**WORK ITEM:** May I have the line containing "An open, slim-line design doesn't mean no" and every line after it through the end of the data, repeated exactly and with no other lines?

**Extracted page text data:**
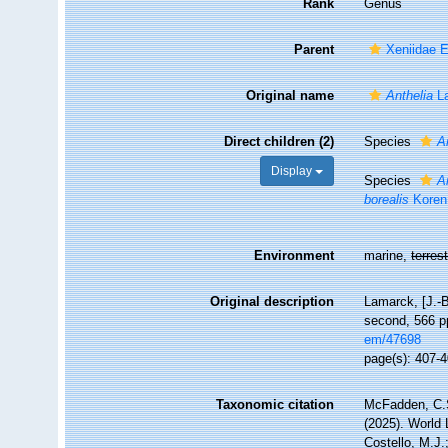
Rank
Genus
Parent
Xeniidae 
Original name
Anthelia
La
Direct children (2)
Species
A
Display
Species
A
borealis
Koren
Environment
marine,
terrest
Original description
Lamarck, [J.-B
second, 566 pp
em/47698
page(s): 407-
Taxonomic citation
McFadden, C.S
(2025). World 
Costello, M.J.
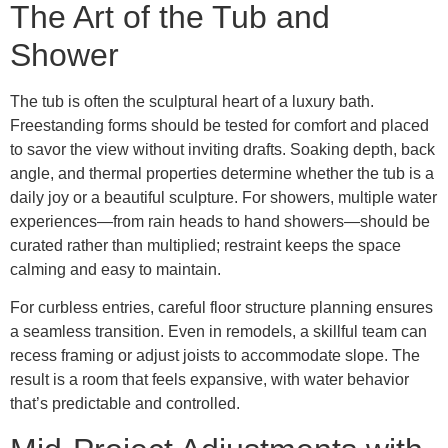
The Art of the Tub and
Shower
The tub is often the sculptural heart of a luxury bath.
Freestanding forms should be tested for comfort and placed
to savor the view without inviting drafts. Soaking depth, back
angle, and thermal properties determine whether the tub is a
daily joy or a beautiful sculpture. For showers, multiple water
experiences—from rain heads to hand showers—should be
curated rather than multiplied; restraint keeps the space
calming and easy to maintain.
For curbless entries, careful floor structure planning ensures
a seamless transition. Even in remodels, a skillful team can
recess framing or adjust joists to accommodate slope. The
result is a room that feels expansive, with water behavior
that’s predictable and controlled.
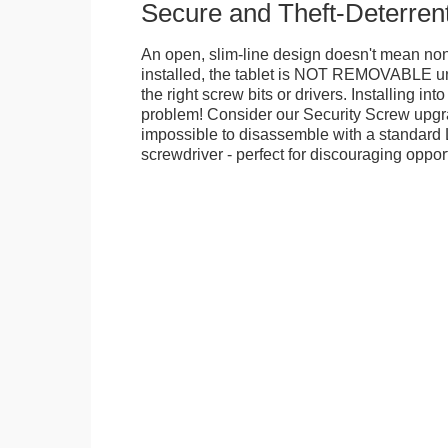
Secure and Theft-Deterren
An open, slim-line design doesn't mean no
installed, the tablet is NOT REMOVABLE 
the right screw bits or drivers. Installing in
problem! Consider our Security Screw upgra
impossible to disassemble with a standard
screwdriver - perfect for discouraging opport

**RESPONSE BOX:**
An open, slim-line design doesn't mean no
installed, the tablet is NOT REMOVABLE 
the right screw bits or drivers. Installing in
problem! Consider our Security Screw upgra
impossible to disassemble with a standard
screwdriver - perfect for discouraging opport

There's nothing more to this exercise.